Later in July, we also announced a new monetary policy tool, the Transmission Protection Instrument (TPI), complementing our existing tools. This tool has been designed to counter unwarranted, disorderly market dynamics, with sufficient flexibility to respond to the severity of the risks facing policy transmission. It will safeguard the singleness of our monetary policy as the Governing Council proceeds on its policy rate normalisation path, helping us ensure price stability over the medium term in line with our mandate. The TPI is subject to a list of eligibility criteria which the Governing Council will use to assess whether a jurisdiction pursues sound and sustainable fiscal and macroeconomic policies.[1]

Conclusion

To conclude, inflation continues to rise across the euro area, affecting citizens in all areas of life.

The latest Eurobarometer indicates that almost two out of three citizens see rising inflation as one of the two most important issues at the moment.[2] Higher energy and food prices are weighing in particular on the most vulnerable households and the situation is expected to get worse before it gets better.

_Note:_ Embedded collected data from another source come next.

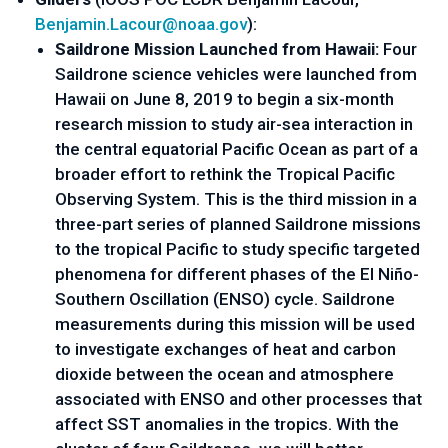
Benjamin.Lacour@noaa.gov
):
Saildrone Mission Launched from Hawaii:
 Four 
Saildrone science vehicles were launched from 
Hawaii on June 8, 2019 to begin a six-month 
research mission to study air-sea interaction in 
the central equatorial Pacific Ocean as part of a 
broader effort to rethink the Tropical Pacific 
Observing System. This is the third mission in a 
three-part series of planned Saildrone missions 
to the tropical Pacific to study specific targeted 
phenomena for different phases of the El Niño-
Southern Oscillation (ENSO) cycle. Saildrone 
measurements during this mission will be used 
to investigate exchanges of heat and carbon 
dioxide between the ocean and atmosphere 
associated with ENSO and other processes that 
affect SST anomalies in the tropics. With the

In this environment, it is essential that fiscal support used to shield those households from the impact of higher prices is temporary and targeted. This limits the risk of fuelling inflationary pressures, thereby also facilitating the task of monetary policy to ensure price stability, and contributing to preserving debt sustainability.

The best contribution monetary policy can make to the euro area economy is to ensure price stability over the medium term. This means ensuring inflation expectations remain well anchored and that demand conditions are consistent with our target.

As I pledged to keep the European Parliament and the general public informed about our progress, let me end by providing you with a brief update on our ongoing work to incorporate climate change considerations into our monetary policy operations.[3]

As of next Monday, the Eurosystem will take into account a climate score of issuers in all purchases of corporate bonds, in the context of the Eurosystem’s ongoing reinvestment purchases. This will result in the purchase of more bonds issued by companies with a good climate performance and fewer bonds from those with a poor climate performance.

These measures will reduce the Eurosystem’s exposure to climate-related financial risk, as well as support the green transition of the economy in line with the EU’s climate neutrality objectives.

As of the first quarter of 2023, we will start publishing climate-related information on our corporate bond holdings, and we will regularly report on the steps we are taking to address climate change within the bounds of our mandate.

I now stand ready to take your questions.